The Jane Austen book club is this Sunday. Anyone can attend. **You do not need a paid subscription!** I will post a zoom link over the weekend. We are discussing Mansfield Park.
Whenever I write a short note or tweet about the reasons for reading literature, a number of people pop up to tell me that the main point of reading literature (by which they usually mean fiction) is pleasure or fun. Put aside the fact that not every short post on the internet can make every point. And put aside the fact that I never denied it or excluded it (indeed, I have made that point myself many, many times…), — what do they mean?
There is a weird insistence on the idea that literature is for pleasure, or fun. What’s wrong with it being for other non-exclusive things? Is it mere entertainment? Do we not distinguish between Shakespeare and Gilmour Girls on other grounds than “Shakespeare is more fun”? Surely we have to ask what sort of pleasure literature provides?

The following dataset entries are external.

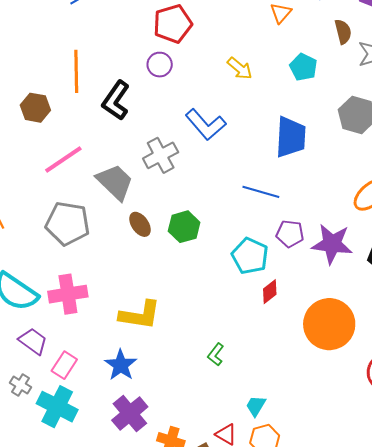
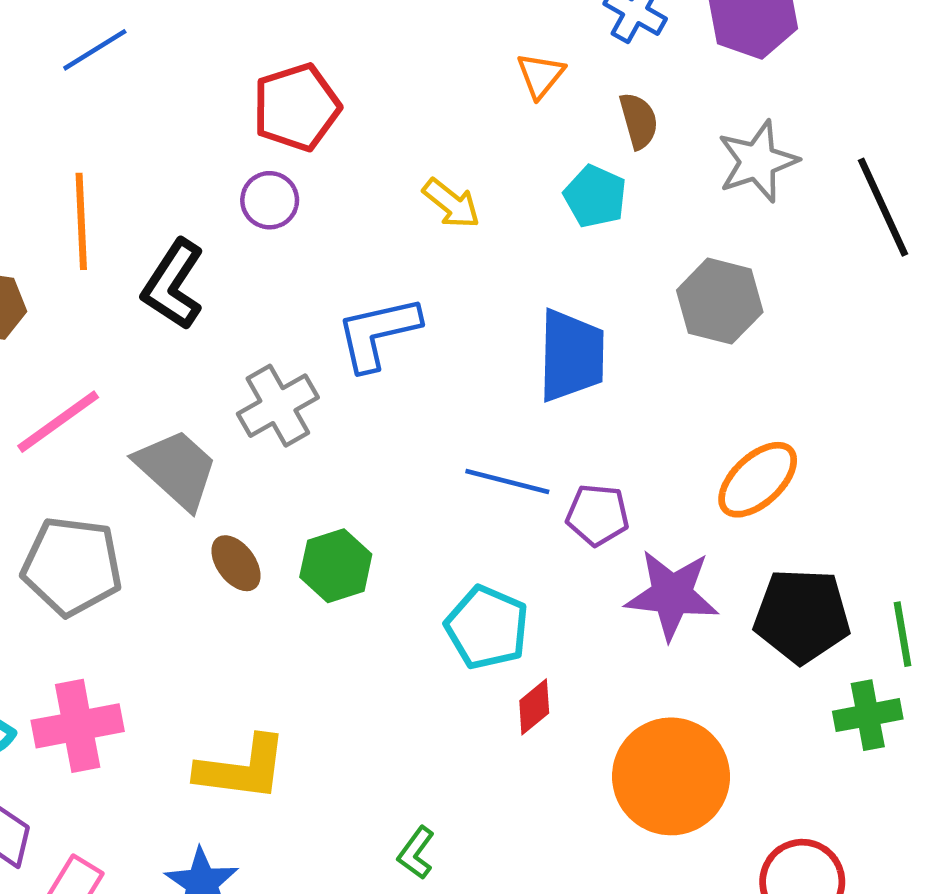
brown semicircle: (343, 32) -> (639, 121), moved
blue L-shape: (206, 125) -> (378, 333), turned 120
purple pentagon: (290, 234) -> (597, 515), moved

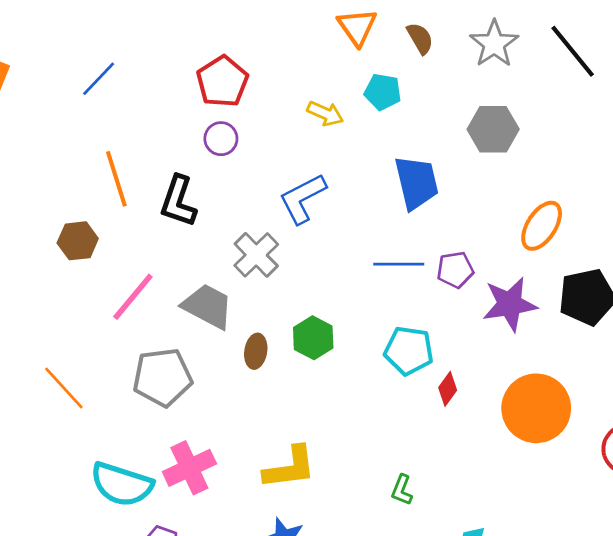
orange triangle: (540, 75) -> (357, 27), size x1.4
cyan pentagon: (595, 196) -> (383, 92), moved
brown ellipse: (236, 563) -> (256, 351), turned 60

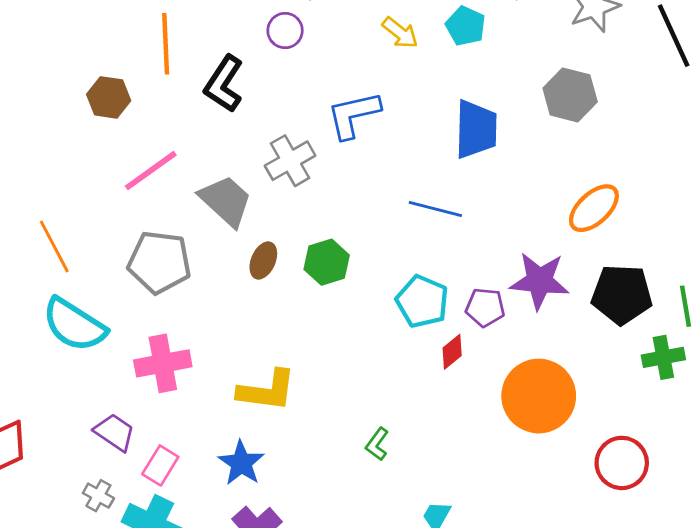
purple pentagon: (455, 270) -> (485, 307), moved
cyan semicircle: (122, 484) -> (74, 325), moved

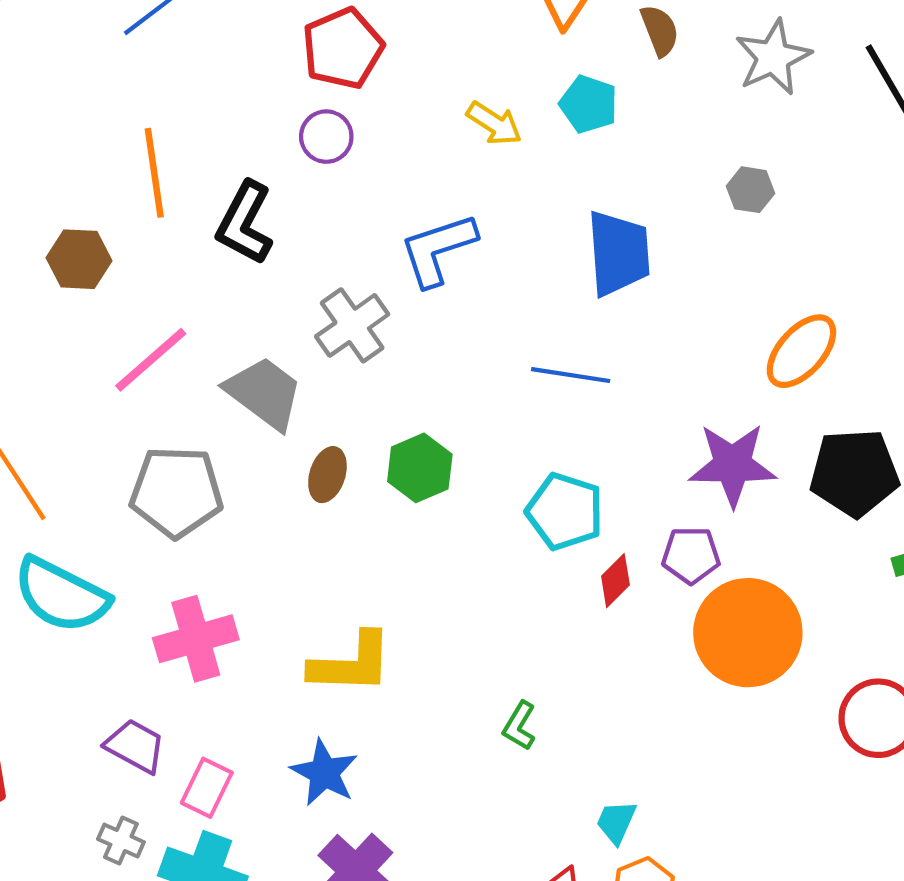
gray hexagon: (570, 95) -> (751, 190), size x0.6
purple pentagon: (485, 307) -> (691, 555), moved

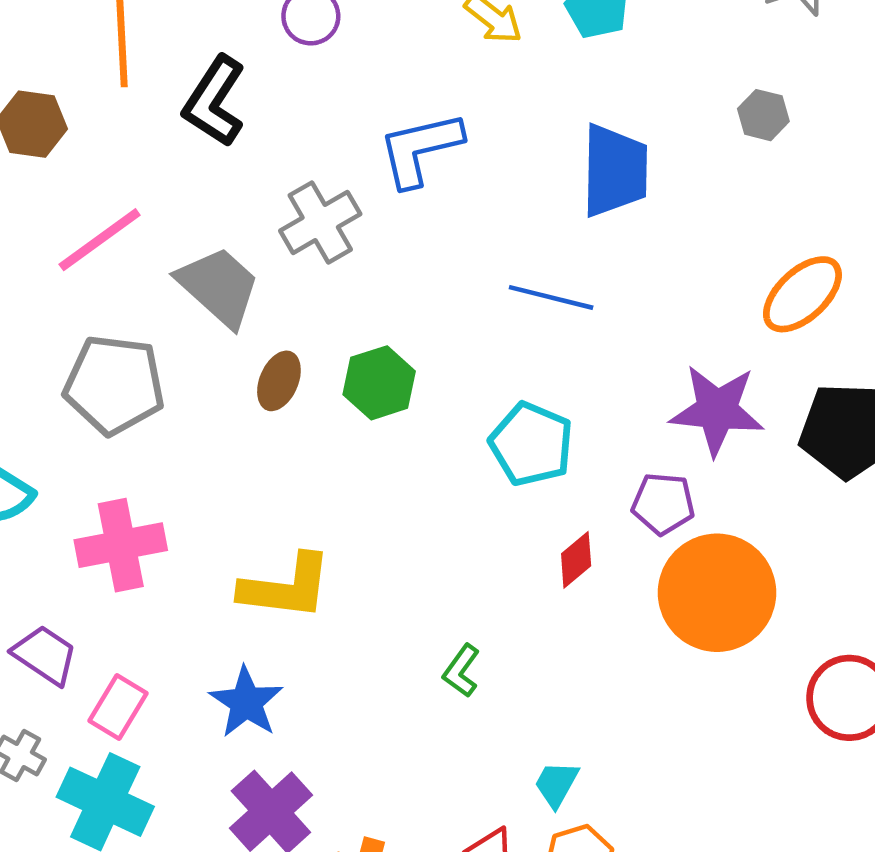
red diamond: (615, 581) -> (576, 560), moved

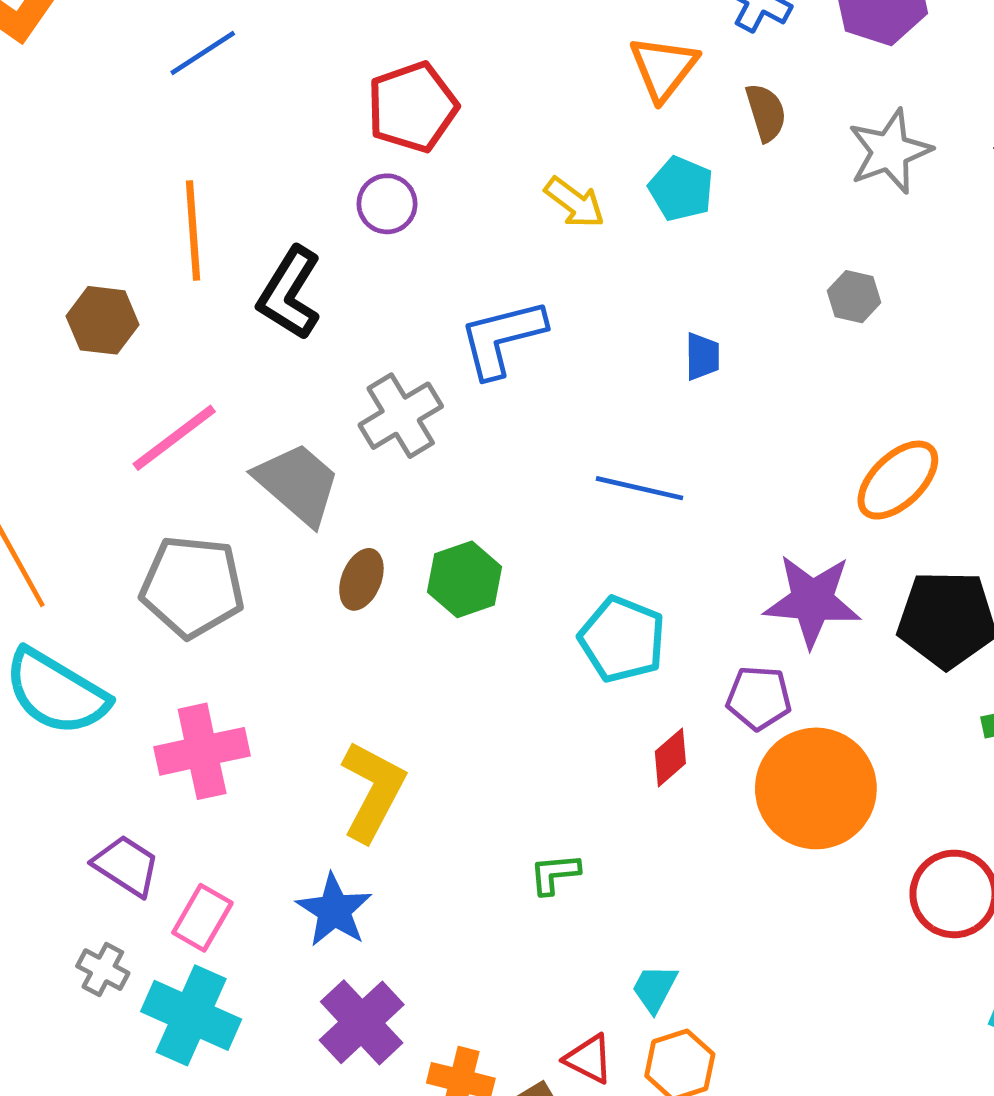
blue trapezoid: (615, 171) -> (702, 357), size x0.5
yellow L-shape: (286, 587) -> (373, 791), turned -68
green L-shape: (461, 671) -> (555, 874), turned 50

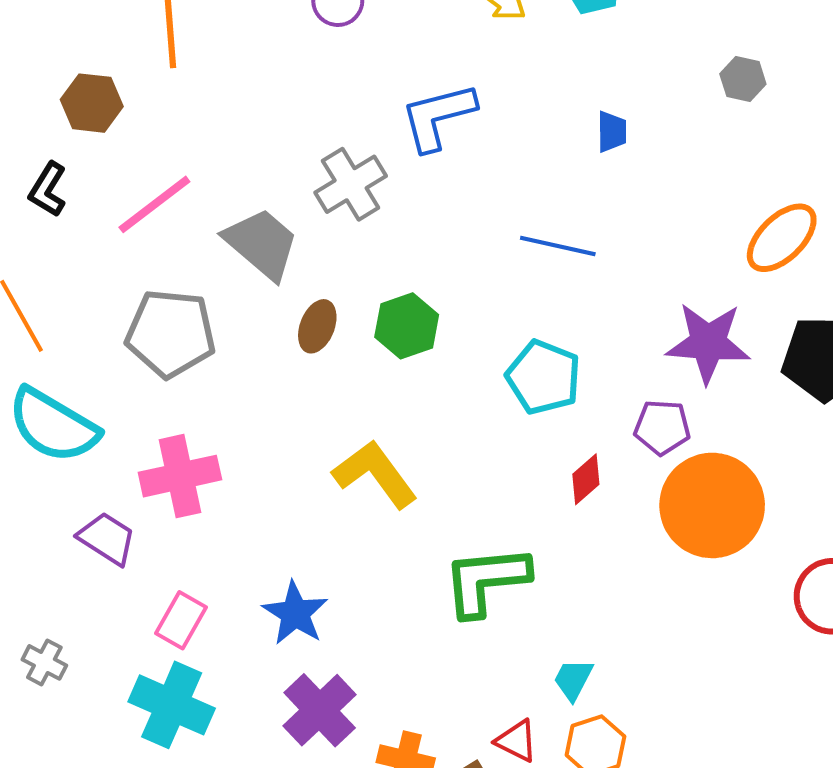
black L-shape: (290, 293) -> (48, 190), moved, size x0.7
yellow L-shape: (373, 791) -> (375, 474), moved, turned -64
purple trapezoid: (126, 866) -> (107, 538), moved
green L-shape: (555, 874) -> (486, 581), size x2.0
gray cross: (103, 970) -> (44, 662), moved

And surely it is a challenging, intellectual, emotionally involved, persuasive, even spiritual range of pleasures, rather than “fun”? Someone on Twitter told me recently that they read Lolita for the sheer pleasure of it. I assume they meant the sheer pleasure of language. But the whole point of Lolita is that the pleasure of language has a moral purpose! If you cannot see that then in some important way your pleasure is not really about Lolita, or is about some small and shallow part of Lolita.
The heart asks pleasure first, no doubt, but the sort of pleasure literature offers has to be distinct from other pleasures, otherwise we start to wonder if we even have such a thing as literature… at that point, we need to decide what it is that makes literature pleasurable. Many of the answers to that question are, I submit, the sorts of things I say in my notes and tweets. You can read just for fun or just for the story or whatever, and the best writers like Shakespeare and Swift are quite intentionally amenable to those sorts of readings. But even then, you are persistently aware of a special sort of fun, a special sort of story. Something that requires a little more explication. You cannot, in all seriousness, say that you read Borges for the sheer fun of it in the same way that you read Wodehouse for the sheer fun of it.
Literature is for pleasure, but it provides the sorts of pleasure that require a little explanation (you might call that criticism) and the attempt to keep that explanation as mere pleasure or fun is reductive. Literature is fun, but it’s a special sort of fun that has to be described more fully, unless we all know and share in the knowledge that what I am saying here is true, in which case fun no longer really means “fun”.
1) I was not expecting a Gilmore Girls shoutout on The Common Reader.
2) I am far too amused by the fact that you spelled it Gilmour Girls.
3) As far as late 20th century WB dramas go, Gilmore Girls is obviously a minor work in comparison to the true greats, such as Buffy the Vampire Slayer.
I suspect people who say they read for pleasure usually just want to cordon their reading off from self-improvement or anything that might smack of duty, practical value, or social advantage. For some, that makes reading a guilty pleasure, and for others, a welcome reprieve. No doubt some have reflected on the matter, found the effort unrewarding-- and who can blame them? "intrinsic value", "the value of the experience afforded by an attentive openess to the text", "confronting greatness", "a non-religious substitute for both the numinous and mystical religious experience", and so on-- and settled on a simple formula of cozy evasion. For certainly it is an evasion, as your comments indirectly make clear. In other words, I don't think they really mean what they say. What they really mean is probably something like "Please, let's not think too much about it." That is not a sentiment I can relate to or respect, but neither is it one I find objectionable. It seems preferable, at any rate, to what is on offer from the ponderous moralist, the political ideologue, or the sort of clever, arid interpreter Susan Sontag rightly railed against.